Una claridad antigua desflora los pespuntes del alba. La ciudad suena a motete en los acordes de la nostalgia. El acompasado airecillo de la amanecida acaricia -como la dermis de lo pretérito- la llegada de los primeros hermanos a la puerta lateral de
San Pedro, léase calle
Antona de Dios. Un azulejo de Virgen guapa despereza todos los somnolientos arrumacos de las oraciones aún no despiertas. La jornada es un -estrófico- conducto de ida y vuelta. Los cofrades de
Loreto ya principian a abocetar trazos de azul oscuro -trajes de rigor- en el interior de una iglesia que acaba de abrir el Hermano Mayor
Vicente Lozano. Relees en los renglones de la sinalefa interior el desgarrador instante -tan incruento- de la Madre sola al pie de la Cruz. Pura atribución ensangrentada…
En esta mañana de perfiles añejos -y cuasi de despedida extraoficial al año 2016- siguen cantando los pájaros de
Juan Ramón Jiménez cuando los portalones del templo abren su amplitud a una calle Bizcocheros sin un alma en pena que presencie este hierático cortejo -rosario matinal- presidido por el valiosísimo simpecado del
Rosario de los Montañeses. Lo porta, imperturbable,
Juan Alfredo Calderón. Pronto se hacen los rezos que no precisan espectadores de acera a acera. Van dirigidos, verticalmente, a la Reina de los Cielos. La probidad de la devoción prevalece y sintetiza e incluso sostiene todas las descreencias de una sociedad en ciernes propensa a la cosificación del hombre. Cierran el cortejo dos ex Hermanos Mayores y Medallas de Oro de la institución:
Miguel Puyol Vargas y Eduardo Velo García. El itinerario se traza hacia la iglesia de
Santo Domingo. La suprema elocución de la memoria cobra tintes de remembranza ipso facto: cuando la Hermandad de Loreto buscó posada en 1974 con motivo del cierre temporal por obras de su sede canónica de San Pedro… fue la comunidad de padres dominicos la que hospitalariamente acogiera en su seno a la entonces cofradía sin posibles y sin morada siquiera…
La Hermandad de la Aviación -la otrora de capas blancas y túnica morada, la del regreso con olor a incienso y
Manolito el del Huerto piropeando en codificable grito a su Loreto por calle Morenos a las tantas de la noche del Viernes Santo- llegaba -años setenta- a los brazos -destensados de puro abiertos- de los padres dominicos. Inocultable solidaridad ceñida a la mística de la intrahistoria jerezana. Allí, a los pies de la capilla de la Virgen del
Rocío, aguardaban
fray Domingo Campos -a la sazón vestidor de la Virgen- y el padre
Paco, Francisco Fernández Cano, quien diestramente ejercía las labores de prior, el padre
Ramón Fernández Aparicio, el padre
Agustín López García y el padre
Amador Mellado Moreno… Y, gabardina de caballero andante y pelo cano de cofrade experimentando,
Ignacio Rodríguez Leonardo, hermano fundador de Loreto y cofrade ejemplarizante del Huerto… Ya luego, andando la perífrasis de los años, igualmente sobrevendrían priores como el padre
Plaza, Agustín Turrado, el padre
Porfirio Pérez Pontejo, el padre
José Gabriel Rodríguez, el padre
Vicente Cudeiro o el padre
José Cuenca…
La mañana es una sonata de subtextos en el faldón del agradecimiento lauretano.
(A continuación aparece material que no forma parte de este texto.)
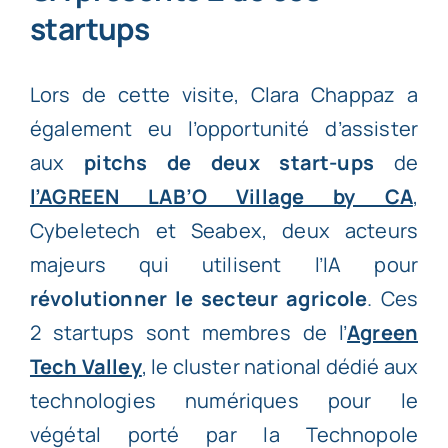
startups
Lors de cette visite, Clara Chappaz a
également eu l’opportunité d’assister
aux
pitchs de deux start-ups
de
l’AGREEN LAB’O Village by CA
,
Cybeletech et Seabex, deux acteurs
majeurs qui utilisent l’IA pour
révolutionner le secteur agricole
. Ces
2 startups sont membres de l’
Agreen
Tech Valley
, le cluster national dédié aux
technologies numériques pour le
végétal porté par la Technopole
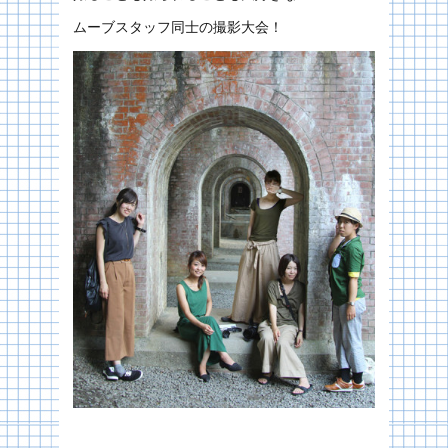
ムーブスタッフ同士の撮影大会！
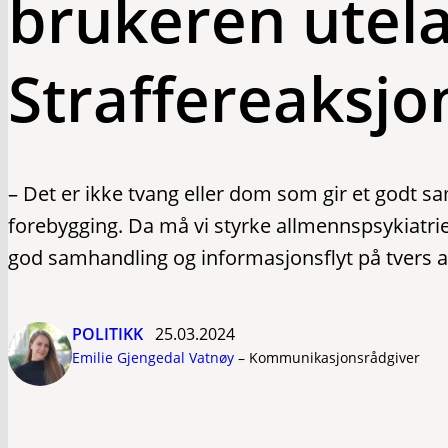
brukeren utela
Straffereaksjo
– Det er ikke tvang eller dom som gir et godt
forebygging. Da må vi styrke allmennspsykiatrie
god samhandling og informasjonsflyt på tvers a
POLITIKK
25.03.2024
Emilie Gjengedal Vatnøy
–
Kommunikasjonsrådgiver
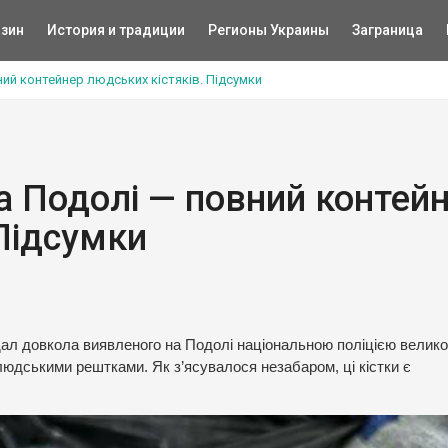
зин
История и традиции
Регионы Украины
Заграница
ий контейнер людських кістяків. Підсумки
а Подолі — повний контей
 Підсумки
ал довкола виявленого на Подолі національною поліцією велико
 людськими рештками. Як з’ясувалося незабаром, ці кістки є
Con motivo de la efeméride de los 800 años de la Orden de Predicadores y los 750 de este Real Convento de Santo Domingo los cofrades de San Pedro otra vez se hacen presentes. Todo acontece in icto oculi. En un pestañeo con olor a niñez. Con acento de
Miguel de Mañara. Con silueta de
Luis Mateos Ríos. Con porte de
Juan Fiz Rubio. Con caligrafía de
Francisco Larraondo Hernández. Con delicadeza de
María Luisa Aoreña de Izquierdo Sánchez-Prado. Con tenacidad de
Juan Pedro Bernal del Blanco. Con excelencia y pajarita al cuello de
Bartolomé Lora Lara… Virgen de Loreto, la espuma blanca del mar Jerez, en este día de azules claros, como la machadiana infancia, reescribe la filosófica ley del eterno retorno.